Evaluating Cybersecurity Awareness in Employees Using Gameplay: Data and Machine Learning Models
DOI:
https://doi.org/10.34190/ecgbl.19.2.3978Keywords:
Awareness Game, Machine Learning, Gamification, CybersecurityAbstract
Cyber-attacks continue to pose persistent challenges within professional environments. Human error remains a critical vulnerability, frequently leading to security breaches through credential misuse and social engineering tactics. Traditional cybersecurity training approaches often lack effectiveness when not adapted to the dynamic threat landscape. This study presents CyberEmployee, a serious game developed to enhance cybersecurity awareness among employees through interactive learning.
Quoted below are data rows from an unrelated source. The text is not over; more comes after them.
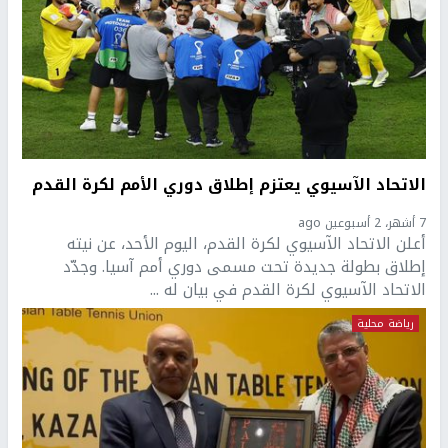
الاتحاد الآسيوي يعتزم إطلاق دوري الأمم لكرة القدم
7 أشهر، 2 أسبوعين ago
أعلن الاتحاد الآسيوي لكرة القدم، اليوم الأحد، عن نيته
إطلاق بطولة جديدة تحت مسمى دوري أمم آسيا. وجدّد
الاتحاد الآسيوي لكرة القدم في بيان له ...
رياضة محلية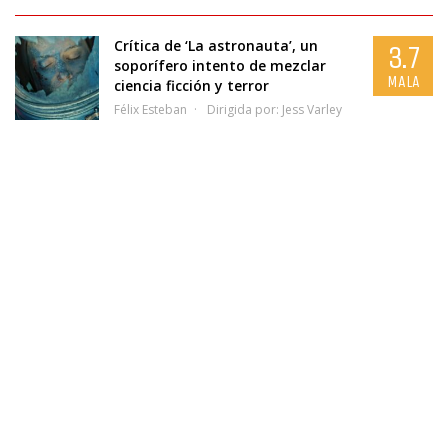
Crítica de ‘La astronauta’, un
3.7
soporífero intento de mezclar
MALA
ciencia ficción y terror
Félix Esteban
Dirigida por:
Jess Varley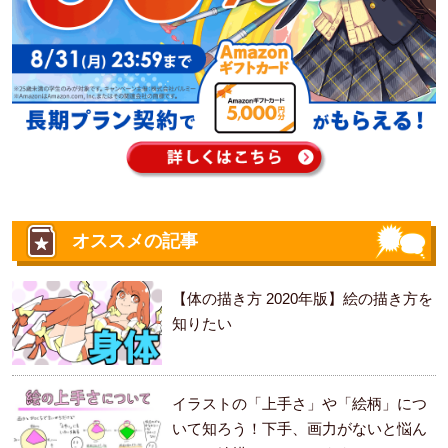
オススメの記事
【体の描き方 2020年版】絵の描き方を
知りたい
イラストの「上手さ」や「絵柄」につ
いて知ろう！下手、画力がないと悩ん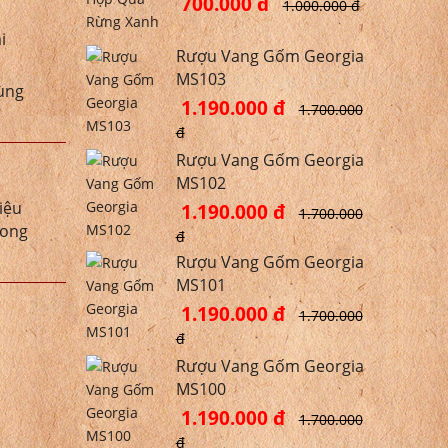
700.000 đ
1.000.000 đ
i
Rượu Vang Gốm Georgia
MS103
dùng
1.190.000 đ
1.700.000
đ
Rượu Vang Gốm Georgia
MS102
iệu
1.190.000 đ
1.700.000
hong
đ
Rượu Vang Gốm Georgia
MS101
1.190.000 đ
1.700.000
đ
Rượu Vang Gốm Georgia
MS100
1.190.000 đ
1.700.000
đ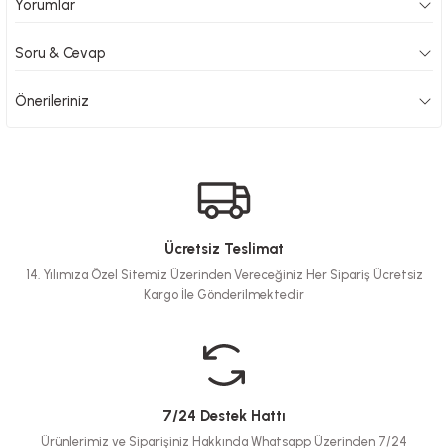
Yorumlar
Soru & Cevap
Önerileriniz
Ücretsiz Teslimat
14. Yılımıza Özel Sitemiz Üzerinden Vereceğiniz Her Sipariş Ücretsiz
Kargo İle Gönderilmektedir
7/24 Destek Hattı
Ürünlerimiz ve Siparişiniz Hakkında Whatsapp Üzerinden 7/24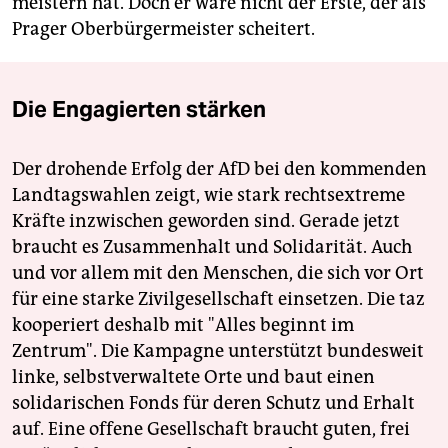
meistern hat. Doch er wäre nicht der Erste, der als
Prager Oberbürgermeister scheitert.
Die Engagierten stärken
Der drohende Erfolg der AfD bei den kommenden
Landtagswahlen zeigt, wie stark rechtsextreme
Kräfte inzwischen geworden sind. Gerade jetzt
braucht es Zusammenhalt und Solidarität. Auch
und vor allem mit den Menschen, die sich vor Ort
für eine starke Zivilgesellschaft einsetzen. Die taz
kooperiert deshalb mit "Alles beginnt im
Zentrum". Die Kampagne unterstützt bundesweit
linke, selbstverwaltete Orte und baut einen
solidarischen Fonds für deren Schutz und Erhalt
auf. Eine offene Gesellschaft braucht guten, frei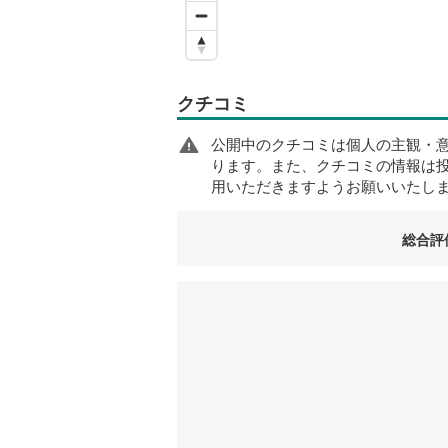
クチコミ
公開中のクチコミは個人の主観・
ります。また、クチコミの情報は
用いただきますようお願いいたし
総合評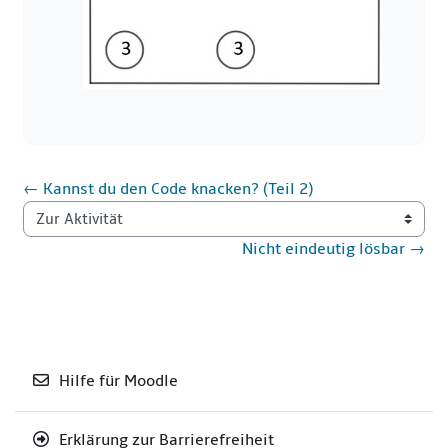
← Kannst du den Code knacken? (Teil 2)
Zur Aktivität
Nicht eindeutig lösbar →
Hilfe für Moodle
Erklärung zur Barrierefreiheit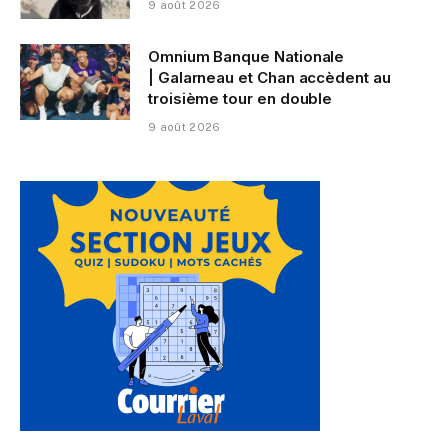
9 août 2026
Omnium Banque Nationale
| Galarneau et Chan accèdent au
troisième tour en double
9 août 2026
The objective is to assess employees’ awareness levels by analysing gameplay data using machine learning techniques. Data were collected via the game's integrated scoreboard, which tracked user behaviors and performance patterns. The resulting dataset was analysed using multiple machine learning algorithms, including Random Forest, Support Vector Machines (SVM), XGBoost, K-Nearest Neighbors (KNN), and Logistic Regression. Experimental results demonstrated accuracy rates ranging from 86% to 100% and F1-scores from 75% to 100%. The highest performance—100% accuracy and 100% F1-score—was achieved using the Random Forest and XGBoost models. This analysis indicates that ensemble learning methods outperform other classifiers in employee classification. Furthermore, gameplay duration and player score were identified as key predictive features. These findings indicate the potential of serious games combined with machine learning for data-driven cybersecurity training frameworks.